Exercise input —
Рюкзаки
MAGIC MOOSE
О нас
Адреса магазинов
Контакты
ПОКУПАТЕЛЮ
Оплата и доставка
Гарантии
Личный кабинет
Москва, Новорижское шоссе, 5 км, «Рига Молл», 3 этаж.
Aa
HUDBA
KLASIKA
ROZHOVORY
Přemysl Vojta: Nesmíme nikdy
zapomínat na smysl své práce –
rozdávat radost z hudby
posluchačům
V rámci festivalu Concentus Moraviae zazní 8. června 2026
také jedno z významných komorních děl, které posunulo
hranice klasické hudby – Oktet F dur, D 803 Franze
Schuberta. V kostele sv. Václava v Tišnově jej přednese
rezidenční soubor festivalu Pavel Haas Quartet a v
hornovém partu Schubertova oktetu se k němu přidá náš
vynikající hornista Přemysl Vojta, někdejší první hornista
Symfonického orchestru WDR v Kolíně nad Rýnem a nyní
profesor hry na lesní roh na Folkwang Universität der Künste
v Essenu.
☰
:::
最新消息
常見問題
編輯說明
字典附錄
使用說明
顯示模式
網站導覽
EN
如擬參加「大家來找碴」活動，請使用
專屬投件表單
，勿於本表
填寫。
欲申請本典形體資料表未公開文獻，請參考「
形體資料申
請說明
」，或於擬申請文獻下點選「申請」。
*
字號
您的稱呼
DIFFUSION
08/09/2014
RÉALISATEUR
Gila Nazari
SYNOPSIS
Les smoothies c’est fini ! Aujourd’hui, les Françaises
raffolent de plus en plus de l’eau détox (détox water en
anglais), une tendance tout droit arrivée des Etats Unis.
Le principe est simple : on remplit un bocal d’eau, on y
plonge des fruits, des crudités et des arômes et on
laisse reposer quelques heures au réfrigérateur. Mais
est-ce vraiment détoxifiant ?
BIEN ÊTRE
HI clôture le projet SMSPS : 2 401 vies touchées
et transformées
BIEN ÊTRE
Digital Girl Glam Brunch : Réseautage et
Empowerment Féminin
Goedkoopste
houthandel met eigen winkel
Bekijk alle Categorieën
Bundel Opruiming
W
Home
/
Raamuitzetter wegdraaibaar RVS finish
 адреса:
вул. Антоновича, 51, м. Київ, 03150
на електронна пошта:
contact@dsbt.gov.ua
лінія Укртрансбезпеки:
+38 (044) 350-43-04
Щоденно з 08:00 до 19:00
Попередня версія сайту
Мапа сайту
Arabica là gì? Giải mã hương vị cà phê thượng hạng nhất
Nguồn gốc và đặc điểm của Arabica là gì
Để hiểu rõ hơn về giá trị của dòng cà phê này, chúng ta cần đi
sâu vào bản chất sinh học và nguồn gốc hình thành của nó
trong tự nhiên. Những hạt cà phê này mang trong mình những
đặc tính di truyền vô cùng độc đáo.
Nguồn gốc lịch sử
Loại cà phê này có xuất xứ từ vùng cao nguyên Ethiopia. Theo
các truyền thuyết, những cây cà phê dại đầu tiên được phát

Problem details —
Among the entries, how many lines contain the word "festivalu"? Give the number alone.

Finished exercise —
2